There are so many connections that still bind the teams in addition to Clark, Dunston and Matheny.
Cardinals hitting coach Mike Aldrete played for the Giants in 1987 and was scheduled to start Game 1, until St. Louis scratched its scheduled starter, right-hander Danny Cox, and used left-hander Greg Mathews instead. So he takes indirect responsibility for what happened.
"I don't think, had I stayed in there, I'd go one flap down -- or hit four home runs, for that matter," he joked.
Current Giants broadcaster Mike Krukow pitched a complete game in Game 4. Catcher Benito Santiago was the 2002 NLCS MVP and threw out the first pitch Monday night at AT&T Park. J.T. Snow, the Giants first baseman that year, also works for the team as a special assistant.
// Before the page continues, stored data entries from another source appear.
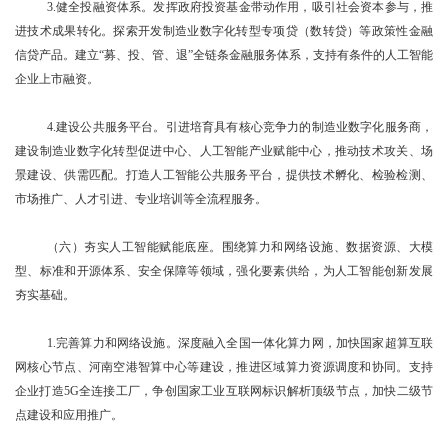
3.健全投融资体系。发挥政府投资基金带动作用，吸引社会资本参与，推
进技术成果转化。探索开发制造业数字化转型专项贷（数转贷）等政策性金融
信贷产品。建立“募、投、管、退”全链条金融服务体系，支持有条件的人工智能
企业上市融资。
4.建设公共服务平台。引进培育具有核心竞争力的制造业数字化服务商，
建设制造业数字化转型促进中心、人工智能产业赋能中心，推动技术攻关、场
景建设、供需匹配。打造人工智能公共服务平台，提供技术孵化、检验检测、
市场推广、人才引进、专业培训等全流程服务。
（六）夯实人工智能赋能底座。围绕算力和网络设施、数据资源、大模
型、标准和开源体系、安全保障等领域，强化要素供给，为人工智能创新发展
夯实基础。
1.完善算力和网络设施。深度融入全国一体化算力网，加快国家超算互联
网核心节点、河南空港智算中心等建设，推进区域算力资源调度和协同。支持
企业打造5G全连接工厂，争创国家工业互联网标识解析顶级节点，加快二级节
点建设和应用推广。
And Cardinals coach Jose Oquendo is still routinely booed in San Francisco because he hit a big three-run homer that helped beat San Francisco in Game 7 in 1987.
So what happened Monday night is nothing new between these clubs. It just continues a long and colorful history. And Clark, for one, thinks that the Holliday-Scutaro matter hasn't been settled yet, even though Scutaro came back with the big hit that broke the game open.
"That's baseball gods coming back. But that doesn't make it even. No chance," he said with a huge grin. "There's ways to get even. To be continued."
Paul Hagen is a reporter for MLB.com. This story was not subject to the approval of Major League Baseball or its clubs.